Use run_action_plan when the runtime wants to execute the same compact action plan format available through open-browser-use run without shelling out for each individual browser operation.

Tab Lifecycle

  • Session tabs are tabs Open Browser Use has created or claimed for the current agent workflow.
  • Use one unique session id per agent task or conversation. Do not share the fallback obu-cli session across unrelated tasks.
  • Task session groups should be named from the task, using the pattern <short task> - OBU. Use Task - OBU as the fallback name.
  • Keep no tabs by default: open-browser-use finalize-tabs --session-id "$OBU_SESSION_ID" --keep '[]'.
  • Keep a tab only when the user needs that live page after the turn. Omit research, source, search, intermediate, duplicate, blank, error, and login/navigation tabs after extracting what you need.
  • Keep a tab with status: "deliverable" when the tab itself is the user-facing output or requested open page, such as a created or edited document, dashboard, checkout/cart, submitted form result, or a page the user explicitly asked to inspect directly.
  • Keep a tab with status: "handoff" only when the task is still in progress and the user or a later turn should continue from the current task group, such as a page waiting for user input, login, approval, payment, CAPTCHA, or an unfinished workflow.
  • Handoff tabs stay in the task session group. Deliverable tabs move to the shared ✅ Open Browser Use tab group.
  • Run finalization as the last Open Browser Use browser action for the turn. Do not call Open Browser Use browser tools after finalizing; if more browser work is needed, do it first and finalize once with the final tab disposition.

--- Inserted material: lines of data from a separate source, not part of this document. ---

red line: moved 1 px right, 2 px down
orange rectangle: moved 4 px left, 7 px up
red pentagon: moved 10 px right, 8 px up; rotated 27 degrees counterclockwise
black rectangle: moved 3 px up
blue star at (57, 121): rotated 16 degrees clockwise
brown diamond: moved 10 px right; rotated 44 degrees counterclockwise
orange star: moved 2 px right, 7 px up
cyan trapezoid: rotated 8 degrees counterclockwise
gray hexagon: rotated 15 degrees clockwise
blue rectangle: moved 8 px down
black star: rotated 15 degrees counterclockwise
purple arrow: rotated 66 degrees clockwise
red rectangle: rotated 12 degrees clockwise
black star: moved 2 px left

File Choosers, Downloads, And Clipboard

  • File uploads use the intercepted file chooser flow: start waiting, trigger the chooser in the page, then set absolute local paths with set-file-chooser-files or the SDK equivalent.
  • Downloads can be observed with SDK notification handlers or Browser Use methods such as waitForDownload and downloadPath.
  • Clipboard helpers operate through the current controlled tab and should be treated as sensitive user actions.